7.  En  ese contexto, no es posible avalar las pretensiones formuladas por la  parte aquí accionante, pues resulta evidente que las mismas  persiguen censurar las actuaciones desplegadas por los funcionarios  competentes por fuera de los canales dispuestos por el legislador, lo  cual resulta inadmisible si se tiene en cuenta que el Constituyente  no le otorgó a esta acción el carácter de  tercera instancia o de mecanismo paralelo a los procedimientos  ordinarios de defensa judicial, ni como una alternativa en caso de no  haber hecho uso de los mismos en debida forma.  

Así  lo ha precisado de antaño la jurisprudencia nacional al  sostener que por medio de la acción de tutela «no  pueden desconocerse las decisiones adoptadas por los jueces  competentes, en procesos tramitados válidamente, es decir, con  sujeción a las normas procesales. Por tanto, carece de  fundamento la pretensión de convertir la acción de  tutela en una especie de recurso extraordinario de revisión,  encaminado a remediar los errores o las culpas de las partes o de sus  apoderados, en procesos válidamente tramitados»  (C.C.S.T-025/1997).  

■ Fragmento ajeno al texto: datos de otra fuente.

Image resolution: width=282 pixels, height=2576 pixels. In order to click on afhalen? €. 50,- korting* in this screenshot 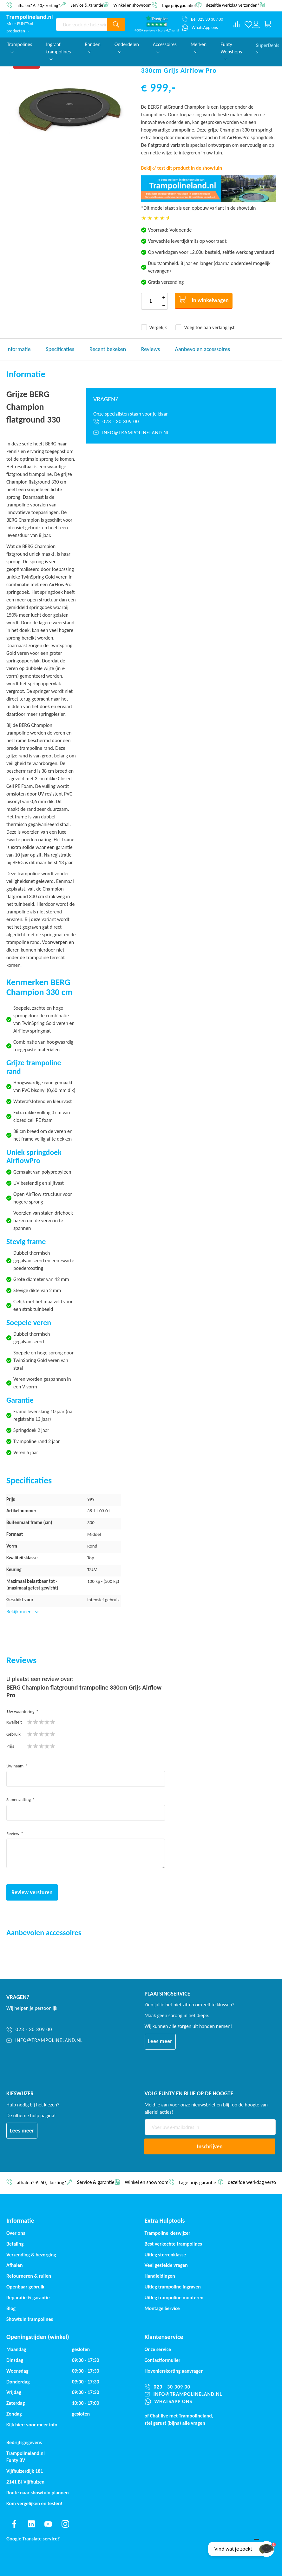 , I will do `click(38, 5)`.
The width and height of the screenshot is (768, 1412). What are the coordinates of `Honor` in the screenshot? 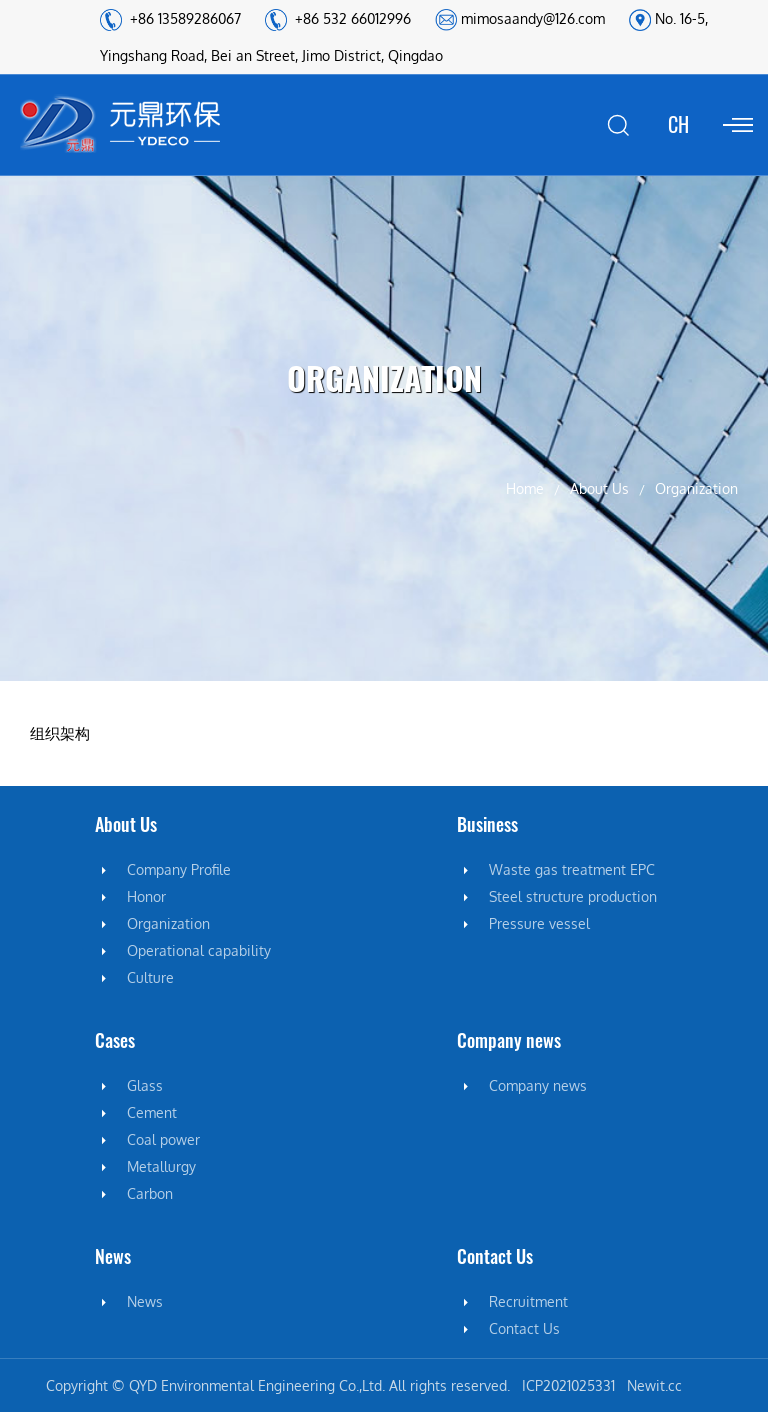 It's located at (146, 897).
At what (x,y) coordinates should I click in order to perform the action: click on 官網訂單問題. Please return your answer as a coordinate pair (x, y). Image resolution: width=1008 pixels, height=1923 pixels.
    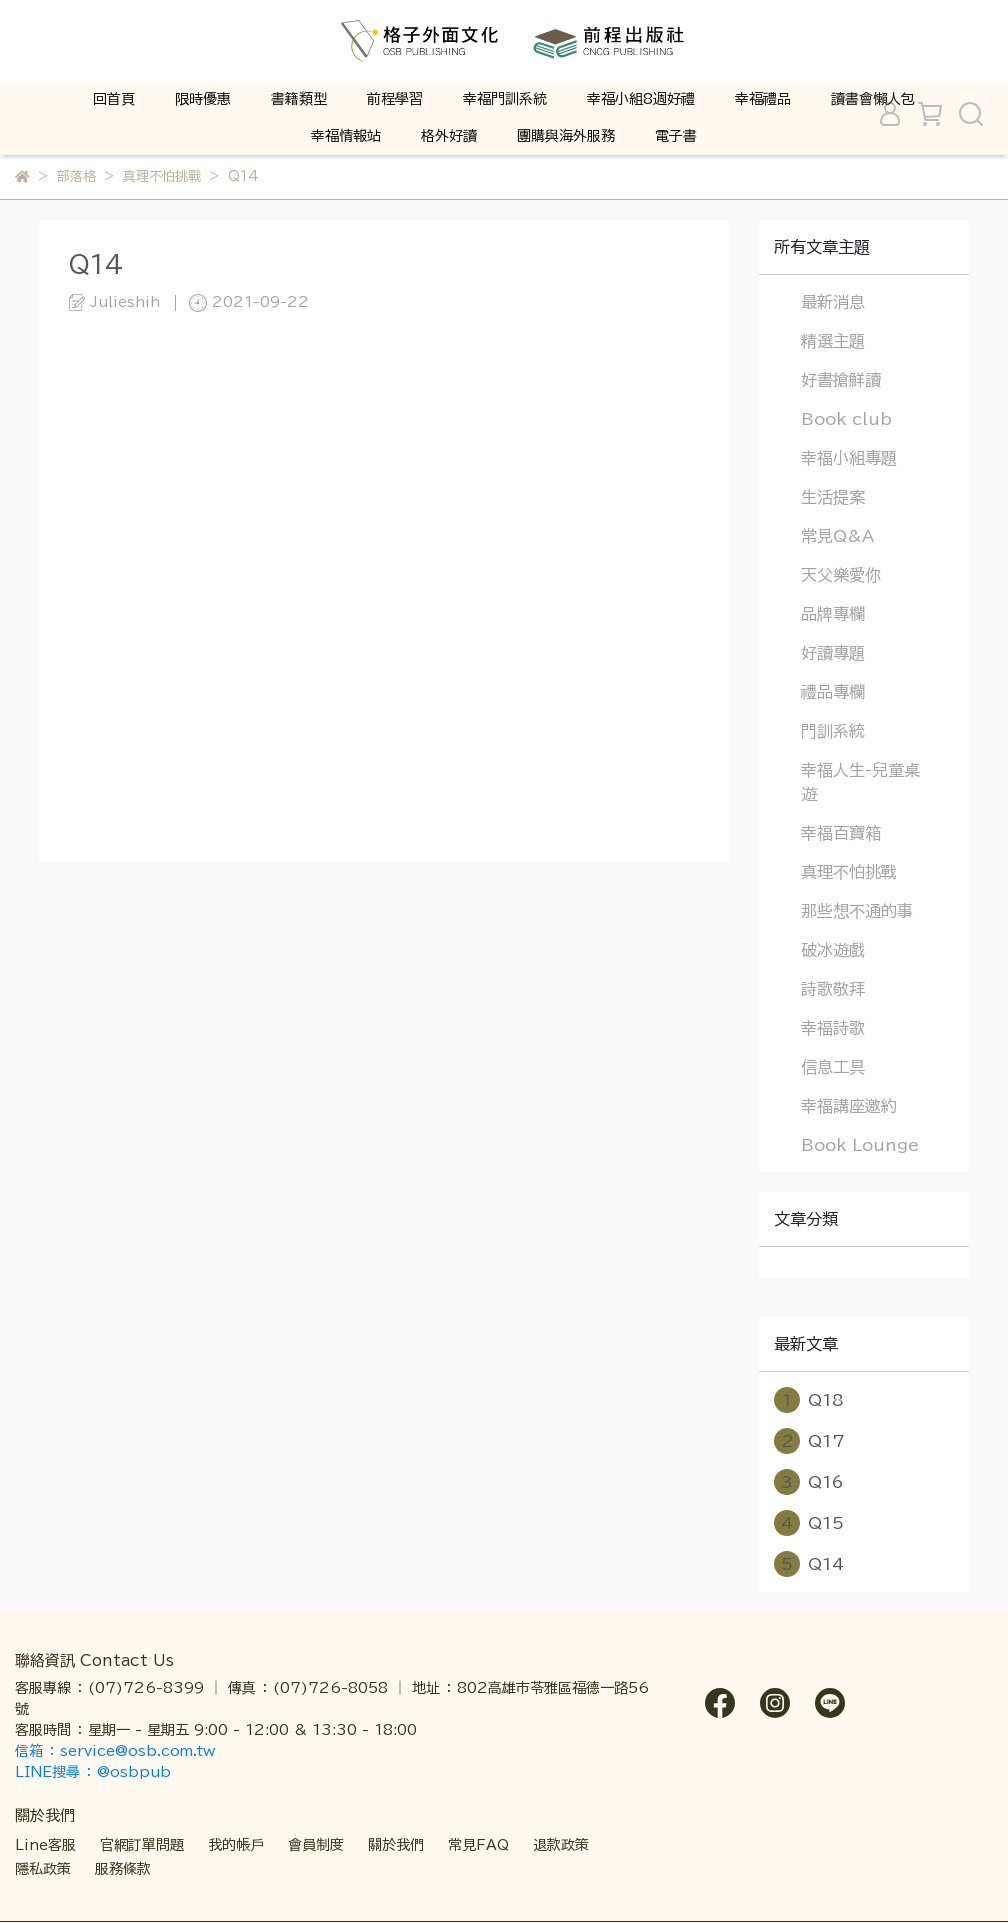     Looking at the image, I should click on (142, 1845).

8.  Finalmente, como en otras ocasiones ha dicho esta Sala, si la  administración de justicia adopta decisiones adversas a las  peticiones o a los intereses de quienes a ella concurren, no por ello  puede concluirse que se han conculcado derechos fundamentales, en la  medida que sus providencias sean proferidas por los funcionarios  competentes y se sujeten a los cánones constitucionales y  legales que reglan su actividad, y sin tal violación, la  acción de tutela se torna improcedente.  

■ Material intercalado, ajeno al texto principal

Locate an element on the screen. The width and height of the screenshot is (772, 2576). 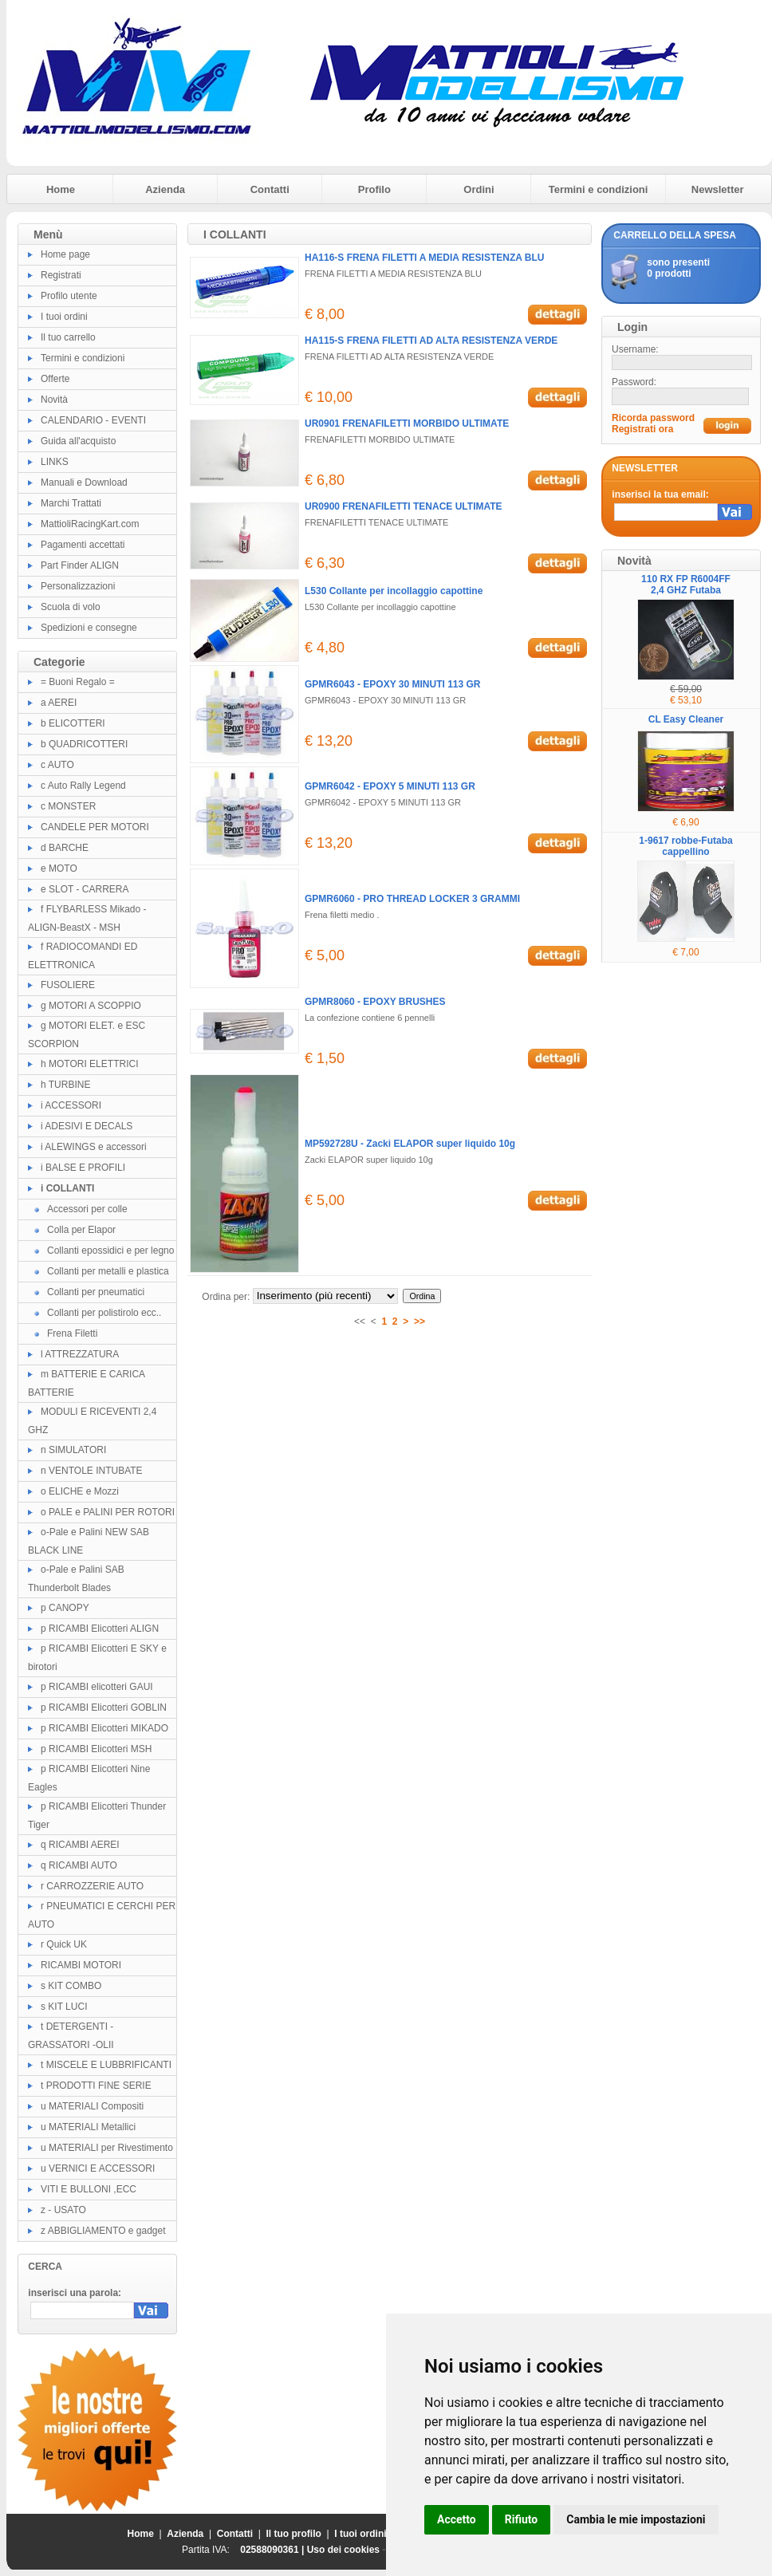 Spedizioni e consegne is located at coordinates (89, 627).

9.  Así  las cosas, se concluye que en el presente  caso no es posible acceder a la petición de amparo, por lo que  se negará por improcedente, como previamente se había  anunciado.  

En  mérito de lo expuesto, la Corte  Suprema de Justicia, en Sala de Decisión Penal de Tutelas n.°  2,  administrando justicia en nombre de la República y por  autoridad de la Ley,  

RESUELVE  

1.  NEGAR  la acción de tutela promovida por el apoderado de ARCADIO  ROBLES ACUÑA,  por las razones expuestas en la parte motiva.  

2.  En  caso de no ser impugnada la presente decisión, REMITIR  las diligencias a la Corte Constitucional para su eventual revisión.  

NOTIFÍQUESE  Y CÚMPLASE  

FERNANDO  ALBERTO CASTRO CABALLERO  

JOSÉ  LUIS BARCELÓ CAMACHO  

LUIS  ANTONIO HERNÁNDEZ BARBOSA  

NUBIA  YOLANDA NOVA GARCÍA  

Secretaria  

1          Ver          folios 40 a 41 del Cuaderno Original Principal de Tutela de Primera          Instancia.  

2          Ver          folio 73. Ibídem.  

3          Ver          folio 75. Ibídem.  

4          Ver          folios 76 a 82. Ibídem.  

5          Ver          folios 84 a 85. Ibídem.